** TASK STATEMENT **
Reproduce exactly the first line of the material below and every line after it, ending with the line that contains "образовательный процесс. Функции безопасности". No pictures should be copied.

**** SOURCE INFORMATION

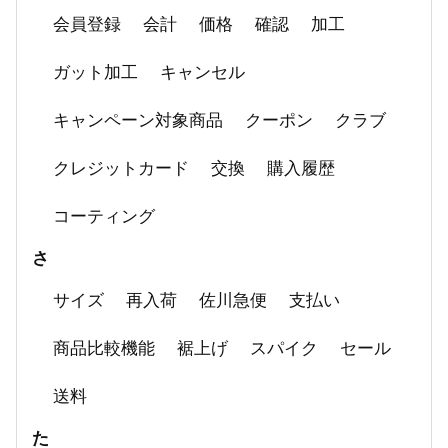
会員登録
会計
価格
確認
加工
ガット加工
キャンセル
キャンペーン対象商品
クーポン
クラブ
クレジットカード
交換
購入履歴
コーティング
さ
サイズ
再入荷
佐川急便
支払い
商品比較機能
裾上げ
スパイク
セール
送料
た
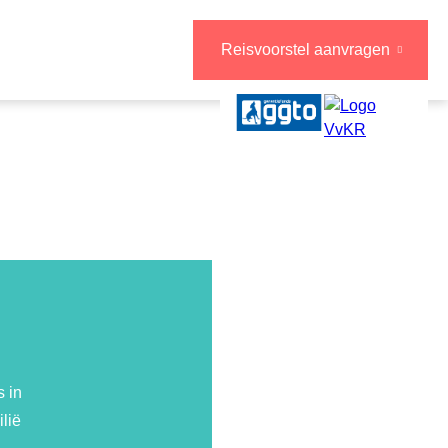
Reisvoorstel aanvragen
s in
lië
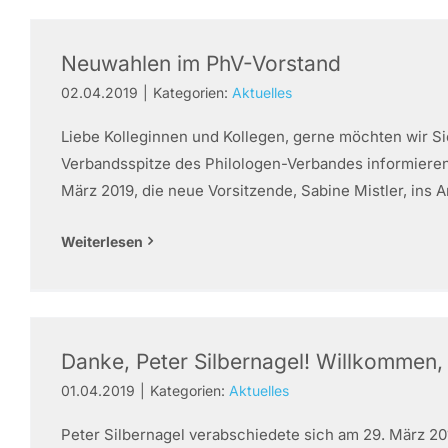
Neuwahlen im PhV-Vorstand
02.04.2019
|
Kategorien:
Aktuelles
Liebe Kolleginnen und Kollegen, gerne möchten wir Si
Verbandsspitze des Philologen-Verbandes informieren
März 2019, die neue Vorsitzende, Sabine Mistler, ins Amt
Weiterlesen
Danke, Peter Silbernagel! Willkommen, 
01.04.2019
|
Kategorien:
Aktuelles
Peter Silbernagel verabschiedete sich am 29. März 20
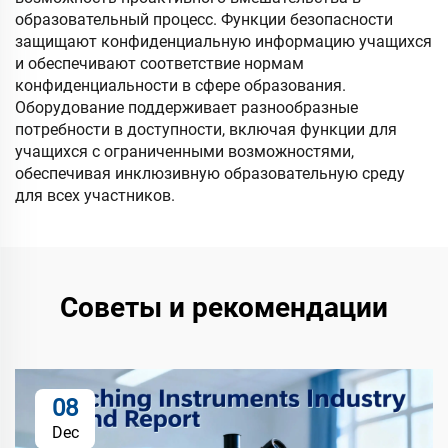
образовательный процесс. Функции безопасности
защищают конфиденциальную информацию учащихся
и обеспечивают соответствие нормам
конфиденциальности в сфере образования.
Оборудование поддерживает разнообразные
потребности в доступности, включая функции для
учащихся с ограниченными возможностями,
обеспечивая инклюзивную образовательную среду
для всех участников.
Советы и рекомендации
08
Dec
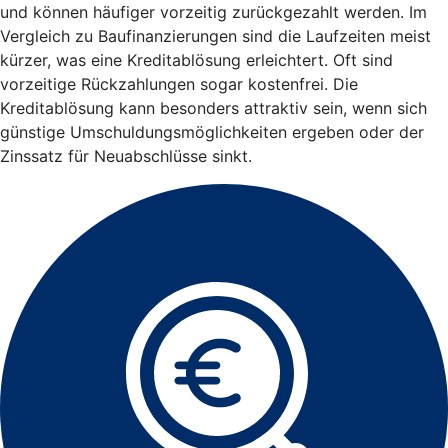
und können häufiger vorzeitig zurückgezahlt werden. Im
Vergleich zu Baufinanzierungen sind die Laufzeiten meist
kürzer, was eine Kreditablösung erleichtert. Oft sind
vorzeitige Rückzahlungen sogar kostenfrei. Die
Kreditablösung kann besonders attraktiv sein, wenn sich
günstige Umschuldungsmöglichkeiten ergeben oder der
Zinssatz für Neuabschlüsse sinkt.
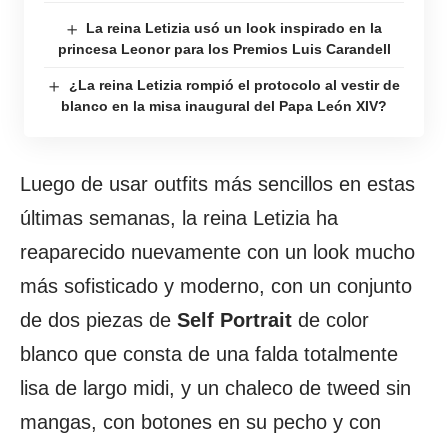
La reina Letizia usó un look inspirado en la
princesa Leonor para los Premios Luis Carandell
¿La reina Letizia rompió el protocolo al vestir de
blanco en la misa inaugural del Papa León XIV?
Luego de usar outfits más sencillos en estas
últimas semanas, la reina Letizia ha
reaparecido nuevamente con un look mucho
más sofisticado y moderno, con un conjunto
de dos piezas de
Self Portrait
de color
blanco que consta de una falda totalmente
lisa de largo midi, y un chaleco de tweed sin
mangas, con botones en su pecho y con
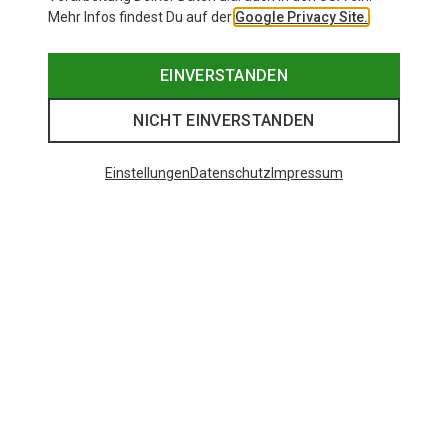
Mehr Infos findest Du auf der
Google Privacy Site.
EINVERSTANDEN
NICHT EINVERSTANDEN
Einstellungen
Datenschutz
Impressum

********

** REPLY **
会員登録
会計
価格
確認
加工
ガット加工
キャンセル
キャンペーン対象商品
クーポン
クラブ
クレジットカード
交換
購入履歴
コーティング
さ
サイズ
再入荷
佐川急便
支払い
商品比較機能
裾上げ
スパイク
セール
送料
た
Reisvoorstel aanvragen
s in
lië
Neuwahlen im PhV-Vorstand
02.04.2019
|
Kategorien:
Aktuelles
Liebe Kolleginnen und Kollegen, gerne möchten wir Si
Verbandsspitze des Philologen-Verbandes informieren
März 2019, die neue Vorsitzende, Sabine Mistler, ins Amt
Weiterlesen
Danke, Peter Silbernagel! Willkommen, 
01.04.2019
|
Kategorien:
Aktuelles
Peter Silbernagel verabschiedete sich am 29. März 20
образовательный процесс. Функции безопасности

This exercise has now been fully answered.